I've skimmed through the massive Go related thread but am not sure if there's an easy way for me to choose between Agile or Go?

'Normal' family household, peak use between 5 and 9pm, will have one EV once the M3P arrives.

Go costs would be 14.29p/kwh 0430-0030, 5p/kwh 0030-0430 and 25p/day standing charge
Agile is obviously variable with some info I've seen suggesting an average price as low as 9p over 12 months for some customers, 21p/day standing charge

Not wanting to spending hours on spreadsheets so just wonder if there's any simple rules for me to consider.

Am investigating whether there's a way to delay start our tumble dryer and dishwasher use as that could help whichever tariff we go for.

Cheers in advance
 
Agile will be expensive if you’re not prepared or able to regulate your peak usage. People rave about Agile but you can see there are some high peaks too.

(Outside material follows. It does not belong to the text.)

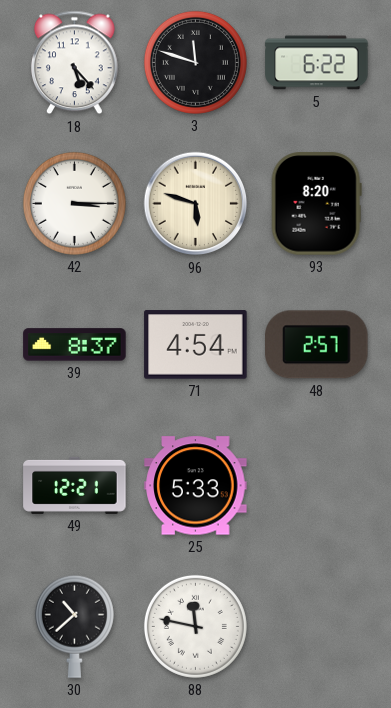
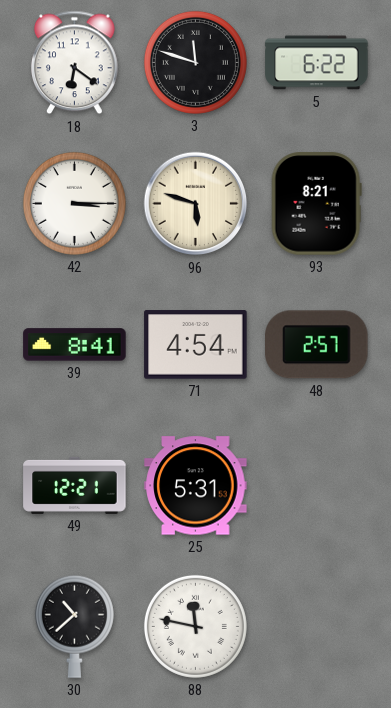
18: 5:23 -> 6:21
93: 8:20 -> 8:21
39: 8:37 -> 8:41
25: 5:33 -> 5:31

Go is not too expensive at peak times, relative to everything else, and obviously much cheaper for charging which is 7kW+ at a sustained rate.
 
Agile peaks are not so bad. It's basically double between 4 and 7. Cooking dinner for my family with induction hob is about £1 during this time.

However the rates at night are often below 5p. During storm Dennis they were - 2p for about 6 hours. I charged my 3 and my leaf as much as i could. 7kw + 2kw.


If you have an ev, unless you charge during peak your average will be lower.

Washing machine pulls about 2kwh. Just don't do stuff like that during peak.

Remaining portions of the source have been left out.